A duality relation for matrix pencils with application to linearizations

TL;DR

This paper introduces a new class of stable and well-conditioned linearizations for matrix pencils, based on polynomial algebra and QR factorization, along with a technique to derive new linearizations from existing ones.

Contribution

It presents a novel class of linearizations for matrix pencils, a general technique to generate new linearizations, and connects these to pencil arithmetic for improved analysis.

Findings

The new linearizations have good conditioning and stability properties.

A general technique for deriving linearizations from existing ones is introduced.
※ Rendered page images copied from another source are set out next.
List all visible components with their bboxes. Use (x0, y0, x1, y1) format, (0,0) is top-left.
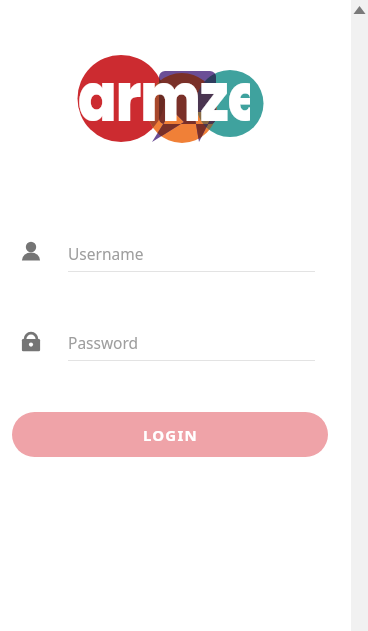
staticText: armze (78, 52, 250, 132)
staticText: Password (68, 332, 139, 353)
staticText: Username (68, 243, 144, 264)
button[interactable]: LOGIN (12, 412, 328, 457)
button[interactable]: Username (0, 238, 368, 278)
staticText: LOGIN (143, 425, 198, 445)
button[interactable]: Password (0, 327, 368, 367)
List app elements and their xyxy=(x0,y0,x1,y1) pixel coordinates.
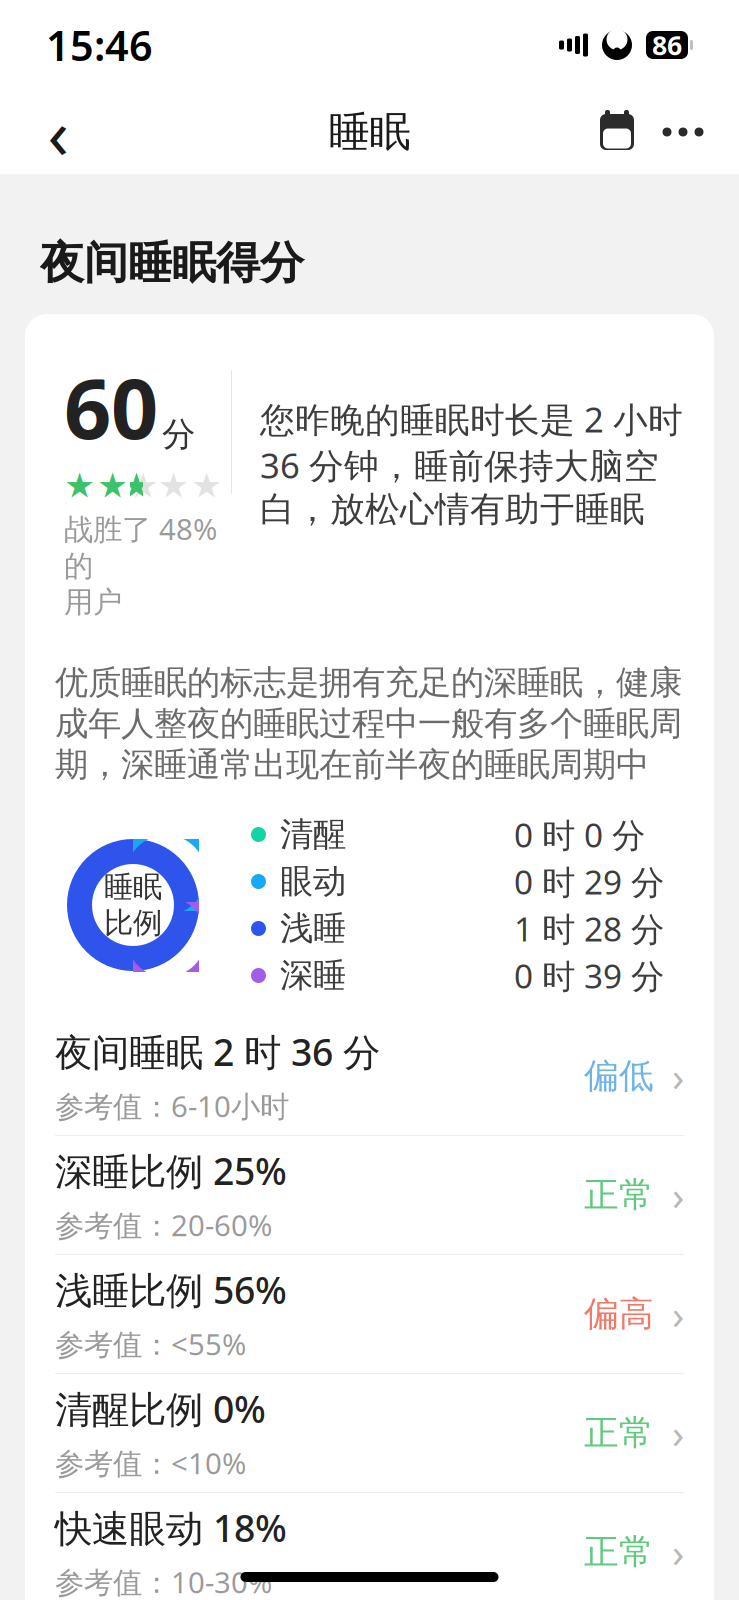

The approach extends algebraic operations from matrices to matrix pencils.

Abstract

The aim of this paper is twofold. First, we introduce a new class of linearizations, based on the generalization of a construction used in polynomial algebra to find the zeros of a system of (scalar) polynomial equations. We show that one specific linearization in this class, which is constructed naturally from the QR factorization of the matrix obtained by stacking the coefficients of $A(x)$, has good conditioning and stability properties. Moreover, while analyzing this class, we introduce a general technique to derive new linearizations from existing ones. This technique generalizes some ad-hoc arguments used in dealing with the existing linearization classes, and can hopefully be used to derive a simpler and more general theory of linearizations. This technique relates linearizations to \emph{pencil arithmetic}, a technique used in solving matrix equations that allows to extend some algebraic operations from matrix to matrix pencils.